Perhaps this is what heaven is: when you are on your way up to the pearly gates you drive on a dusky evening past white sand, a salty smell of death and dankness of the human body hanging in the air. In a golf cart you drive heavenward towards St. Peter.
The ocean has feeling of a journey coming towards the end, a spiraling towards the center of a seashell. This concept is hard to capture in words. What I mean is that the ocean has this timelessness to it, this ever-cycling, ever-looping feedback of waves crashing down on one another and it is ceaseless. Waves have been crashing on the shorelines since time immemorial. The dinosaurs heard waves crashing on the shores of Pangaea. The people-groups who walked over the Bering Strait heard it when they spanned out and reached their destinations—the present day lands of California, Florida, Mexico. Columbus heard waves lapping up along the dock as he sailed out into the New World.

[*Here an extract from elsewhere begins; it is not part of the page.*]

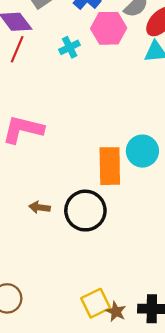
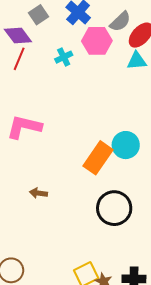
orange rectangle: (110, 166) -> (98, 158), turned 36
black circle: (85, 211) -> (114, 208), moved

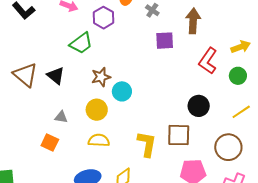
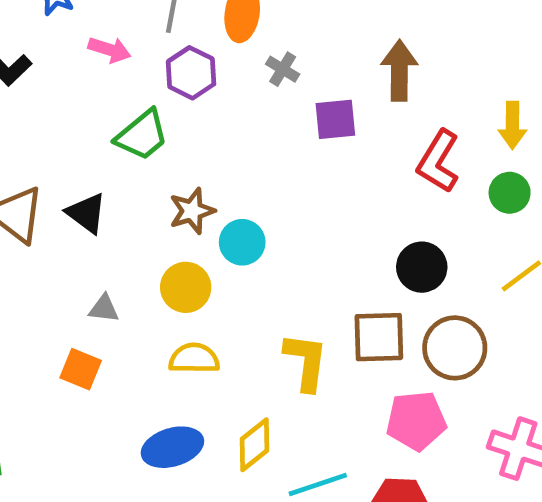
gray cross: (152, 10) -> (283, 69), moved
yellow arrow: (241, 47) -> (512, 125), turned 114
brown circle: (228, 147) -> (455, 348), moved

Jeff stopped the golf cart for a moment at the beach and we got out. By this time the sun had set and we were walking around in near dark. We walked up and approached a dip in the sand that stretched towards the gulf. With the sound of waves was another sound. Two sounds that are rarely heard together. And that is the sound of the ocean and the sound of a babbling stream. The sound of a stream filtering down through the outfall of the dune lake and out into the ocean. Where else can you hear that? Where else?
The four of us paused to take in the scene and then got back on the cart and headed back to the main office. I don’t know how everyone else felt, but I felt like an astronaut returning from Mars or some other alien landscape. An alien landscape right here in South Walton.